The girl – woman-shaped, certainly, but with such a wide-eyed expression of confusion and such radiant freshly-minted skin that it belied her all-the-right-curves-in-all-the-right-places stature – sat down beside him.
“Hi,” he said with a little frown, because he didn’t recognize her. She wasn’t in black or grey, no uniform jacket, no tee-shirt of tell-tale blue or red. She was dressed in civvies, but it was the middle of the day, and as far as John knew, nobody had the day off on replacement-Wednesdays.
“Hi,” she said back. “Hello.”
Rodney looked up, a pawn twirling between this thumb and forefinger, and scowled. “Bonjour, salut, bon journo, konnichia wa. What?”
The girl blinked. So did John.
“What?” McKay repeated. “What do you want?”
“McKay,” John said reproachfully.
“Um. I don’t know,” the girl said. “I haven’t been given any character motivation yet.”
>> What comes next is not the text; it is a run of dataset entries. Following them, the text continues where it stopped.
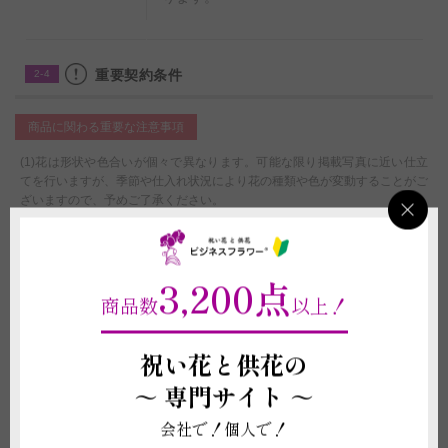
重要契約条件
2-4
商品に関わる重要な注意事項
(1)花は形状や色合いが個々で異なります。可能な限り掲載写真に近い仕立
てを行いますが、季節や仕入れ状況により花の種類や色が変動することがご
ざいますので、予めご了承ください。
(2)メッセージカードや花器などの資材の形状や素材は在庫の都合上、掲載
写真と異なる場合がございます。
(3)受注制作（オーダー）のため、商品作成後の変更・取り消しを承ること
ができません。制作開始後に、万が一ご注文をお取り消しされた場合も代金
3,200点
はご注文者様に全額負担いただきます。
商品数
以上！
配送に関わる重要な注意事項
祝い花と供花の
(1)平日15:00以降、及び営業時間外または休業日にいただいたご注文につき
～
専門サイト ～
ましては、翌営業日をもってご注文を承諾したものとさせていただきます。
(2)ライブや式典、結婚式などイベント会場へお届けする場合、お届け先側
会社で！個人で！
で搬入日時を指定されている場合は、配達時間のご選択にかかわらず、先方
の指示に従い配送いたします。なお、先方の指定時間での対応が難しい場合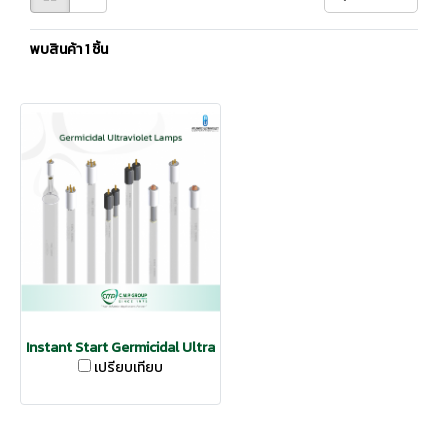
พบสินค้า 1 ชิ้น
Instant Start Germicidal Ultraviolet Lamps | ATLANTIC UV
เปรียบเทียบ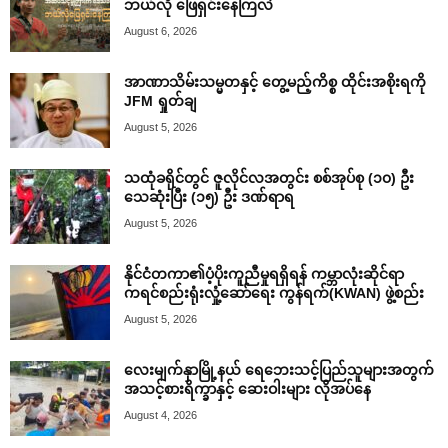
ဘယ်လို ဖြေရှင်းနေကြလဲ
August 6, 2026
အာဏာသိမ်းသမ္မတနှင့် တွေ့မည့်ကိစ္စ ထိုင်းအစိုးရကို
JFM ရှုတ်ချ
August 5, 2026
သထုံခရိုင်တွင် ဇူလိုင်လအတွင်း စစ်အုပ်စု (၁၀) ဦး
သေဆုံးပြီး (၁၅) ဦး ဒဏ်ရာရ
August 5, 2026
နိုင်ငံတကာ၏ပံ့ပိုးကူညီမှုရရှိရန် ကမ္ဘာလုံးဆိုင်ရာ
ကရင်စည်းရုံးလှုံ့ဆော်ရေး ကွန်ရက်(KWAN) ဖွဲ့စည်း
August 5, 2026
လေးမျက်နှာမြို့နယ် ရေဘေးသင့်ပြည်သူများအတွက်
အသင့်စားရိက္ခာနှင့် ဆေးဝါးများ လိုအပ်နေ
August 4, 2026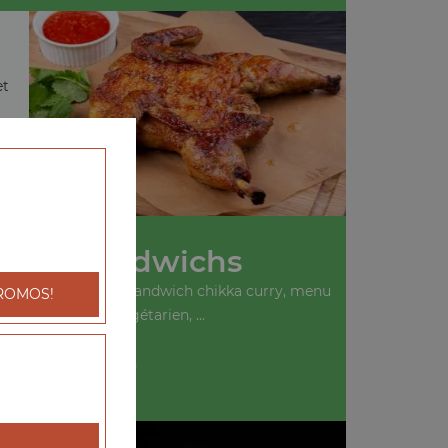
et
Nos Sandwichs
ich kebab, menu sandwich chikka curry, menu
ROMOS!
sandwich végétarien, ...
+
“Character…?” McKay repeated, setting down the chess piece. Then he groaned. “Oh, god, not another one.”
“Another…?” John prompted.
“Mary Sue,” the girl said. “I mean, that’s not my real name, of course, not the one I’ll be given, and it’s not even my author’s real name, and I won’t get a good one, and neither of us will ever admit that that’s what I am, but… that’s what I am.”
“A Mary Sue?”
“Yup.” Then she made a face, sort of crossing her violet eyes and biting on her lower lip in a move that suggested she was either constipated or trying not to be sick. John shifted out of firing range. “Sorry,” she said after a moment and a few quick breaths, “trying not to giggle coquettishly.”
McKay covered his face with his hands, and scrubbed at his eyelids with the heels. “Uhg.”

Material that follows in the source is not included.